-- Saved data entries --
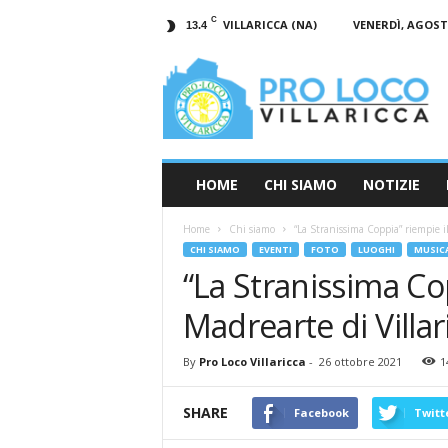
C
VILLARICCA (NA)
VENERDÌ, AGOSTO
13.4
Pro
Loco
Villaricca
–
Eventi
Villaricca
–
HOME
CHI SIAMO
NOTIZIE
Storia
Villaricca
Home
Chi siamo
“La Stranissima Coppia” riempie il
–
CHI SIAMO
EVENTI
FOTO
LUOGHI
MUSIC
Notizie
“La Stranissima Cop
Villaricca
Madrearte di Villar
By
Pro Loco Villaricca
-
26 ottobre 2021
1
SHARE
Facebook
Twitt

-- Work to complete --
Please output all the data exactly as given, with the pictures omitted.

-- Exercise output --
C
VILLARICCA (NA)
VENERDÌ, AGOSTO
13.4
Pro
Loco
Villaricca
–
Eventi
Villaricca
–
HOME
CHI SIAMO
NOTIZIE
Storia
Villaricca
Home
Chi siamo
“La Stranissima Coppia” riempie il
–
CHI SIAMO
EVENTI
FOTO
LUOGHI
MUSIC
Notizie
“La Stranissima Cop
Villaricca
Madrearte di Villar
By
Pro Loco Villaricca
-
26 ottobre 2021
1
SHARE
Facebook
Twitt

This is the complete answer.